G.Benjamin définit sa musique comme authentique et moderne. Grand admirateur de « Pelléas et Mélisande » de Claude Debussy et de « Wozzeck » d’Alban Berg, le compositeur fit du « Protecteur » un second Golaud, jaloux, meurtrier et mortifié d‘autant qu’à la fin il ne disposera de plus aucune prise sur Agnès qui se suicide. Cette mort et celle de l’artiste engendreront de nouveaux temps., de nouvelles moeurs ultérierement.
Le « Protecteur » est un sensationnel baryton, Christopher Purves, exhibant en permanence son pouvoir, sa possession de tout et simultanément sensible à l’artiste et à Agnès qu’il semble peu toucher. Cette dernière est la célèbre soprano canadienne Barbara Hannigan qui a chanté notamment dans « Passion » de Pascal Dusapin, l’une des dernières créations du musicien et dans « Correspondances » d’Henri Dutilleux, dernier cd paru du vivant du maître français.
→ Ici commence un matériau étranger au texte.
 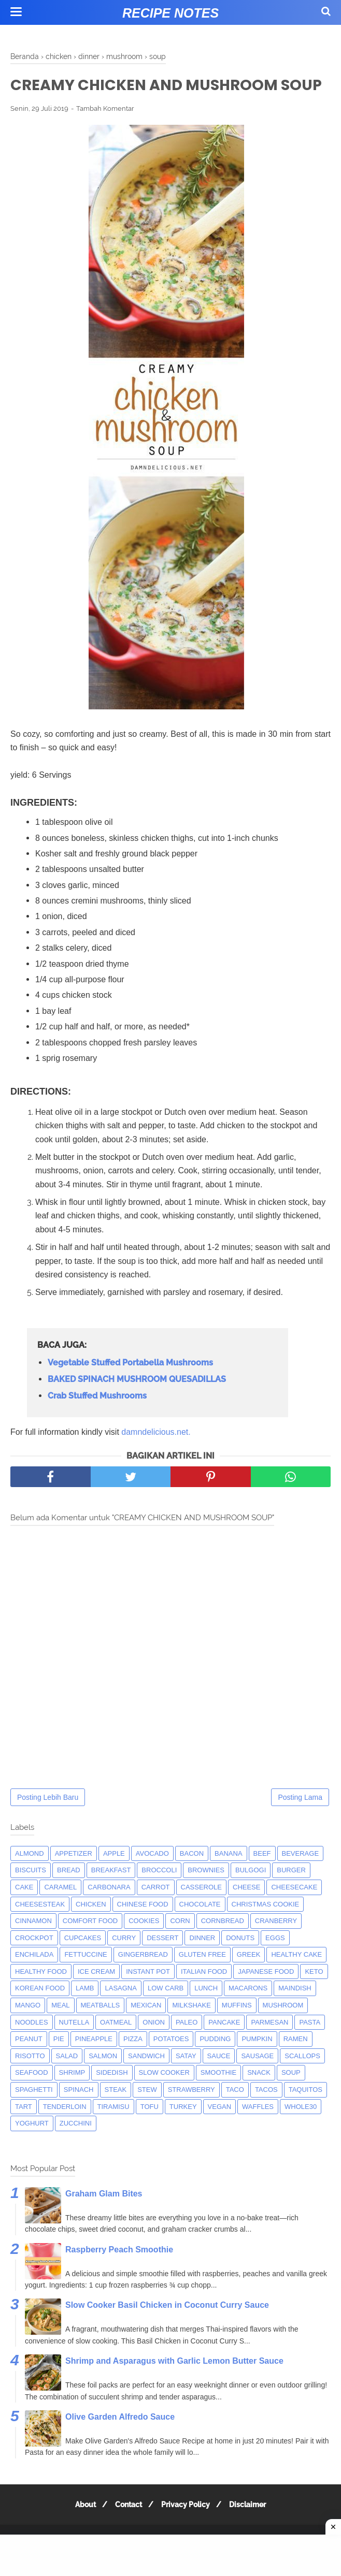 I want to click on apple, so click(x=114, y=1877).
Lestyn Davies contre-ténor est le séduisant garçon, l’artiste. « L’Orchestre Philarmonique » de Radio France est dirigé par le compositeur qui connaît tous les recoins et la transparence de sa partition. Loin de tout opéra « réaliste » l’œuvre est magique ; le Philar , cordes, bois, vents et instruments rares dont l’harmonica de verre, peut-être en hommage à Mozart. Plutôt génial mais lesté du péché d’être de la « musique contemporaine » !.
Claude Glayman
* Vu à l’Opéra Comique le 19 novembre. Spectacle commandé et réalisé en co-production avec l’Opéra Comique, le « Festival d’Automne » et celui d’Aix-en-Provence. Y rajouter « Covent Garden » Londres ; le « Nederlandse Opera d’Amsterdam » et le «Capitole de Toulouse.